Business, Finance & Economics

Indian PM hits back at critics of slow pace of reforms


India's Prime Minister Manmohan Singh speaks during the Opening Ceremony for the Delhi 2010 Commonwealth Games at Jawaharlal Nehru Stadium on Oct. 3, 2010 in New Delhi.


Ian Walton

India's prime minister hit back at critics of his slow progress on economic reforms Friday, saying sniping from prominent businessmen was hurting the global perception of India.

Singh told a meeting of businessmen that he was disappointed that they placed the blame for slowing growth on government policies.  He noted that the compulsions of reining in runaway inflation, as well as the Eurozone crisis and the slowdown in the U.S. were more obvious reasons that India's economic growth has slowed to its lowest clip in two years, the BBC reports.

That's not to say Singh didn't admit that India faces many domestic constraints as well, however. He said infrastructure and energy needed "greater attention", high inflation was "unacceptable" and the "sharp depreciation of the rupee" was a matter of concern, the BBC said.

But Singh said the complaints from India Inc. have added to the "uncertainty and have emboldened those who have no stake in our economic growth," the news channel said.

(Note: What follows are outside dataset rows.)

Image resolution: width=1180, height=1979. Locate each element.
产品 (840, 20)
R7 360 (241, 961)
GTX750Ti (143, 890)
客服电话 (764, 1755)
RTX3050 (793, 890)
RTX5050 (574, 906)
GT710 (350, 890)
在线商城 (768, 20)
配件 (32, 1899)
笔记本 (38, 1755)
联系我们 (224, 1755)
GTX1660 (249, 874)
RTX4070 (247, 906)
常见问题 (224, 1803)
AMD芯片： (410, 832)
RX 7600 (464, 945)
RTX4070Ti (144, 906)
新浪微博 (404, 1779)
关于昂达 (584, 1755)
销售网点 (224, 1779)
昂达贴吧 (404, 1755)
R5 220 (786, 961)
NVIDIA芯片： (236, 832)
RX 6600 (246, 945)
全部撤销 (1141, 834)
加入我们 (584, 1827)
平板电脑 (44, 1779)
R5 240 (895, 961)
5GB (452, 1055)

"I must confess that it is a little disappointing to sometimes hear negative comments emanating from our business leadership or be told that government's policies are causing slowdown and pessimism In the industrial sector," he said.

The fact remains, however, that despite a larger mandate, Singh has not made much progress on reforms designed to open the economy further to foreign investment and end costly government programs like the price controls on petroleum products -- prompting some to wonder if this is the end of "Manmohanomics."